Here is what I came up with to make my H60 one step closer to an ideal headlamp.






Normal mode. Position of the holder rings provides just enough room for filter to slide towards the end cap completely clearing reflector.




As a side effect, filter plate tightens holder rings around the light body preventing unwanted rotation.

A synthetic thread of suitable diameter glued to plexiglass filter. It closes a small gap between filter and reflector.





Modes providing useful red light with this filter: low-hi, med-low, and med-hi.
Material: 1/16" 2423 red plexiglass from Delvie's Plastics Inc.

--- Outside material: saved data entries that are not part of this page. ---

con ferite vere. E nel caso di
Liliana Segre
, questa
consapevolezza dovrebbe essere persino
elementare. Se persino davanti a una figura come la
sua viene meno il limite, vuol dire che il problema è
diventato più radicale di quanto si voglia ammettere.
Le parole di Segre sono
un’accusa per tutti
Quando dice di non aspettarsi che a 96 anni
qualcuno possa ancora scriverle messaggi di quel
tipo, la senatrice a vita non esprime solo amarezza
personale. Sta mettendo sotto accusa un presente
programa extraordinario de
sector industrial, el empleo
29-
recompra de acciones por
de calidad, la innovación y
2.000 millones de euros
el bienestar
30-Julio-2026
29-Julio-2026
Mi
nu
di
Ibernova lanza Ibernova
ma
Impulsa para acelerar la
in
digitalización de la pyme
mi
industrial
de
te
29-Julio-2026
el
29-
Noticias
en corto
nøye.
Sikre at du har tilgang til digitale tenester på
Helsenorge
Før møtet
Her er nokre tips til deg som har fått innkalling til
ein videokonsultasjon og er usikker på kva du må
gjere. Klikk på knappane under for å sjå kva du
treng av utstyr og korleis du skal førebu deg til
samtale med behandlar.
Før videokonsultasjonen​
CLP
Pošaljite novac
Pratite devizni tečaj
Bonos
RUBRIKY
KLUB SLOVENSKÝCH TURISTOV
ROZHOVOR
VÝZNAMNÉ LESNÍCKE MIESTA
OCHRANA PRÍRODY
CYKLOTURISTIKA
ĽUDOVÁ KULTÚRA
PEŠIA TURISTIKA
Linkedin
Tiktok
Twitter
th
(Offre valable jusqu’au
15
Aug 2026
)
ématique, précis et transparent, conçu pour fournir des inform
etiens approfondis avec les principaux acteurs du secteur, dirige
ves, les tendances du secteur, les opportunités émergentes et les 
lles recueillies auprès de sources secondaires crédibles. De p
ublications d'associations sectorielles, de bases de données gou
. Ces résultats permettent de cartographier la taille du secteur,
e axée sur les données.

Night vision discussion: Night Vision - The Red Myth

I hope Zebralight will offer red filter as an accessory for current headlamps or integrate one in some of the future models.

Cheers!
Andrey

It is a nice crowd here, by the way.


----------



## Patriot (Feb 14, 2009)

That was creative and doesn't interfere with the switch.


----------



## noelex (Feb 14, 2009)

Nice conversion.
I have a H50 and a setting preserving night vision (which I presume is the aim) would be useful.
The light has to be very dull, however, to achieve this I cannot image a single red filter would be enough to attenuate the light sufficiently on my H50 let alone an H60.
The link you provided "the red myth" is commonly quoted, but IMHO has been written by someone with little knowledge of the physiology of the visual system.


----------



## Andrey (Feb 14, 2009)

Since there is very little amount of red emitted by white LEDs, light passing through the filter is very dim.
To my eyes red with filter appears five times less bright as white without filter on the same lamp setting.
In 0.5 lm mode with red filter I can barely see a hand in front. While 3 lm state provides just right lighting to preserve night vision. This almost matches H50's 2.6 lm.

I would like to better understand human vision at night.
Could you point to an appropriate source?

Thanks,
Andrey


----------



## Shorty66 (Feb 14, 2009)

very nice conversion. The added asph lens could be done the same way.
At the moment i just fixed my apsh-lenses with some cord... perhaps ill do something similar for them.


----------



## noelex (Feb 14, 2009)

Andrey said:


> Since there is very little amount of red emitted by white LEDs, light passing through the filter is very dim.
> To my eyes red with filter appears five times less bright as white without filter on the same lamp setting.
> In 0.5 lm mode with red filter I can barely see a hand in front. While 3 lm state provides just right lighting to preserve night vision. This almost matches H50's 2.6 lm.
> 
> ...


The effect of filters in front of an LED is difficult to predict. As you point out LED's produce little red and this may enable you to get the light dim enough to preserve dark adaption and warrant the use of the red colour in the first place. The fact you could get the light dim enough to barely see your hand in front of you face sounds promising but 5X less bright than an unfiltered light would be much too too bright.
A simple test would be to fully dark adapt (say 30 mins in absolute dark) use the Zebralight and filter with one eye only (keep the other eye covered). Then compare your vision between the 2 eyes in very dim (say starlight only) conditions.

A good paper on dark adapation is
*SOME BASIC PRINCIPLES OF DARK ADAPTATION*
ROBB McDONALD, M.D. 
_Arch Ophthal._ 1940;23(4):841-851


Unfortunatly it is not available free.
The best, but rather limited free publication seems to be

http://webvision.med.utah.edu/light_dark.html


----------